Start of Data for review

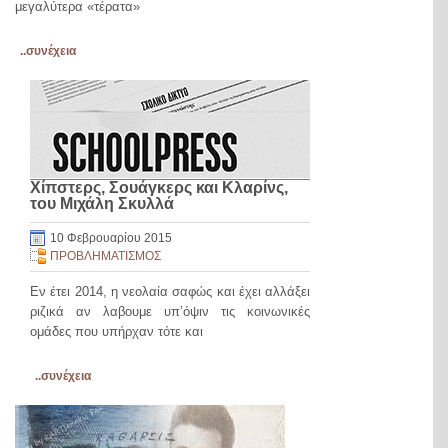
μεγαλύτερα «τέρατα»
..συνέχεια
Χίπστερς, Σουάγκερς και Κλαρίνς,
του Μιχάλη Σκυλλά
10 Φεβρουαρίου 2015
ΠΡΟΒΛΗΜΑΤΙΣΜΟΣ
Εν έτει 2014, η νεολαία σαφώς και έχει αλλάξει
ριζικά αν λαβουμε υπ’όψιν τις κοινωνικές
ομάδες που υπήρχαν τότε και
..συνέχεια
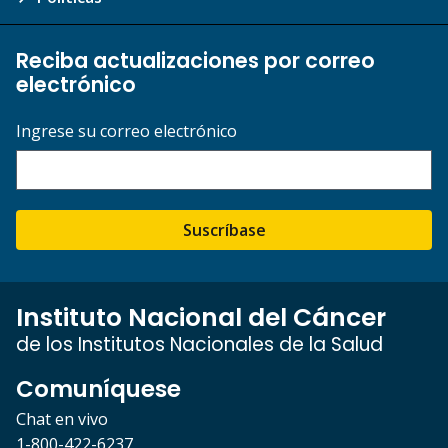
Reciba actualizaciones por correo
electrónico
Ingrese su correo electrónico
Suscríbase
Instituto Nacional del Cáncer
de los Institutos Nacionales de la Salud
Comuníquese
Chat en vivo
1-800-422-6237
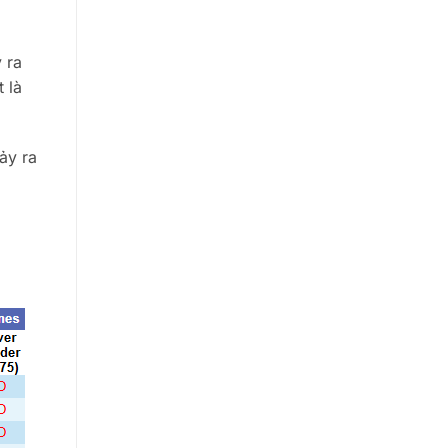
 ra
 là
ảy ra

End of Data for review

About this task =
Show the lines of the data that hold the word "correo".

Response area =
Reciba actualizaciones por correo
Ingrese su correo electrónico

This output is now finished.